Italy’s largest union calls general strike against Mario Draghi’s budget

Draghi points to new strains and inflation as the risks of economic recovery

Italian trade unions Italian General Confederation of Labor (CGIL), the largest in the country, and Italian Labor Union (UIL) reported today that they are calling a national strike on December 16, which will last 8 hours and will serve to protest against the draft of the general budgets for 2022, which has to be approved in Parliament before the end of the year.

The unions considered in public statements that the budgets are “Unsatisfactory” and that is why they will have this day of strike with a national demonstration in Rome.

There will be more details in a press conference this Tuesday, but for now they have explained that the issues that most confront them with the Executive of Mario Draghi These are those referring to tax cuts, which mainly affect middle and high incomes, and companies and the self-employed; and pensions, since the Government lengthens the retirement age.

The budget law is being debated in Parliament and foresees, among other things, a reduction of the personal income tax (IRPF) and the regional tax on productive activities (IRAP) for the total value of 8,000 million euros.

The intention in personal income tax It is going from the current five tranches to four, a reduction from which the middle and high incomes would especially benefit, and not so much the lowest ones, a question that does not convince the unions, which ask that the wealthiest incomes pay more.

The issues that most confront them with the Executive of Mario Draghi are those related to tax cuts, which mainly affect middle and high incomes, and companies and the self-employed; and pensions, since the Government lengthens the retirement age.
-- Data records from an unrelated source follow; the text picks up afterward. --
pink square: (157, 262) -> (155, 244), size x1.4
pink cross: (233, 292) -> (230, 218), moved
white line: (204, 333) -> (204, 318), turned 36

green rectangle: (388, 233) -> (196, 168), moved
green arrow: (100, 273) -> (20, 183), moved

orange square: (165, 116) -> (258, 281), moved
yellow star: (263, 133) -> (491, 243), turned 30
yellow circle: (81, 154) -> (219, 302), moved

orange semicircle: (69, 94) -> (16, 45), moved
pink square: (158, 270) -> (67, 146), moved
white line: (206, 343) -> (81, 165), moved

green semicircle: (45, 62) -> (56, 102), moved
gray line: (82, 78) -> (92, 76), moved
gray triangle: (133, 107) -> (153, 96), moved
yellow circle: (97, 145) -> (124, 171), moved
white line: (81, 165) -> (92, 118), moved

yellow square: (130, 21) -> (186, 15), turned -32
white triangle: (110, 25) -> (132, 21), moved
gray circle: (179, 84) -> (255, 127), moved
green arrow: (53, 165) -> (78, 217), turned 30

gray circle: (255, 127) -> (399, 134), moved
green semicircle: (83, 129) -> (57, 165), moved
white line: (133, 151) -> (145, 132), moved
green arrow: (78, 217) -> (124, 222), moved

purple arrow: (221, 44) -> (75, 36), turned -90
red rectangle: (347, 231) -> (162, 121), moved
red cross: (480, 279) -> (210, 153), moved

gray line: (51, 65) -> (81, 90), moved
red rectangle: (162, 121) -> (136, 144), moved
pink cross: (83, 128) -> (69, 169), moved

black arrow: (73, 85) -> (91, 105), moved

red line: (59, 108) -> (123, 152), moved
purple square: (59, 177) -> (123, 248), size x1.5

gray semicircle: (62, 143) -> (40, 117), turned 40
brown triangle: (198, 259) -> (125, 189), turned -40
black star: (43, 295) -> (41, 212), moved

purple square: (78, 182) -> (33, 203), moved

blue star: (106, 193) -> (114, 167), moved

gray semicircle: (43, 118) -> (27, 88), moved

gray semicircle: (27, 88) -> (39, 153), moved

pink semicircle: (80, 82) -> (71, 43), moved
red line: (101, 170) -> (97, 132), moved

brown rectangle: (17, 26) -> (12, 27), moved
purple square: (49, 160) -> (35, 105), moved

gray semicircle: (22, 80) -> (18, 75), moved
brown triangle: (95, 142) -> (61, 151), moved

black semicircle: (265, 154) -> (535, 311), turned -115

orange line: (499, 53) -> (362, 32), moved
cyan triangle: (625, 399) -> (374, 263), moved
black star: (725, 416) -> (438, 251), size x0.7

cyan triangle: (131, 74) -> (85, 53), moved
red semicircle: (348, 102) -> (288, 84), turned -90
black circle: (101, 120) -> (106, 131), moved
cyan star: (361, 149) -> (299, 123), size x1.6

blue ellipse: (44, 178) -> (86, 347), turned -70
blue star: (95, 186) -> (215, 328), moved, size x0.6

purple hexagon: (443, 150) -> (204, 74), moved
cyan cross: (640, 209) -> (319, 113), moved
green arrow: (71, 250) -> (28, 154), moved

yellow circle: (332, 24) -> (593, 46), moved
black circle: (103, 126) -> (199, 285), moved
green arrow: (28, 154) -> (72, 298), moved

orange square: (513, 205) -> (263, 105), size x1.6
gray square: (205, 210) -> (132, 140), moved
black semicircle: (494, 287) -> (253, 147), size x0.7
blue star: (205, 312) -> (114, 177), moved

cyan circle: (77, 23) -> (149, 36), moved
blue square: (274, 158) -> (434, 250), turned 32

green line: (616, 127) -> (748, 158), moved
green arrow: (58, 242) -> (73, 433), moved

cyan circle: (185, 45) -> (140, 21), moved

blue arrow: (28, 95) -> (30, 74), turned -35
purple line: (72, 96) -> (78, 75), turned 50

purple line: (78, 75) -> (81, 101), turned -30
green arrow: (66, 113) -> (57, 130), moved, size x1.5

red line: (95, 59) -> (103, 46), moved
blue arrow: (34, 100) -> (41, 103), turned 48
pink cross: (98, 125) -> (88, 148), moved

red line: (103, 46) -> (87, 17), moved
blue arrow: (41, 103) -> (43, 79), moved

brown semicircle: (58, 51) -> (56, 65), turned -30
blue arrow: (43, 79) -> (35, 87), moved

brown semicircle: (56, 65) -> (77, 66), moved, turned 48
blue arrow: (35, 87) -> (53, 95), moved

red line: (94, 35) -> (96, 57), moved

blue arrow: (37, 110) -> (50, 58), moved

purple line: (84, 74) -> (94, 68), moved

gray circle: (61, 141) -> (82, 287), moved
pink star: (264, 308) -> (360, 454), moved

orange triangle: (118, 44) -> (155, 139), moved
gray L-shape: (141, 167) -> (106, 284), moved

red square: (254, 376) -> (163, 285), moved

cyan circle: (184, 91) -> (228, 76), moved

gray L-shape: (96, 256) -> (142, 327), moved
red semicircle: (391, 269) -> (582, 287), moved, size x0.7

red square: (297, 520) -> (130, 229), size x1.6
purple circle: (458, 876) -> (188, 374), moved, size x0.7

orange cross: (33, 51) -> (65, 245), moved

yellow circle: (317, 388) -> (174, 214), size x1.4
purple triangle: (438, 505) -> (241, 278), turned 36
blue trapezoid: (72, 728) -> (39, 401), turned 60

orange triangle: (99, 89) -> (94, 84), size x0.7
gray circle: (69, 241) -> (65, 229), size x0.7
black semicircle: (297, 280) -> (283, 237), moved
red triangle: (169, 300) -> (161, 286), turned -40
Last Friday the Italian Prime Minister, Mario Draghi, proposed to freeze for two years the tax reduction on income of more than 75,000 euros gross per year, a contribution “Solidarity” that would allow, for example, to dedicate the proceeds to mitigate the price of the energy bill, but the proposal was rejected by the right-wing parties.

On the other hand, there is the question of retirement. Until December 31 of this year, the ‘100 quota’ system is in force, which allows access to the pension to those who, after 62 years, have contributed at least 38.

System ‘fee 102’

But by 2022, the Draghi Government will impose the so-called ‘fee 102’ system, which will allow retirement at 64 years of age and contribution 38, and has invited social agents to negotiate a mechanism to apply for 2023 onwards.

The unions have long demanded a structural reform of pensions and guarantees that young people and other groups with precarious contracts will receive a decent pension at the end of their working life, since in Italy the calculation of the pension to which they are entitled is closely linked to the contribution paid throughout their working life and not to the salaries of the last contribution periods, as is the case in Spain.

Draghi also wants to include in the budgets subsidies – yet to be defined – to vulnerable families so that they can cope with the increase in the prices of electricity and gas bills.

The budgets are expected to be debated in the full Senate by Sunday 19 and in the Chamber of Deputies on Tuesday.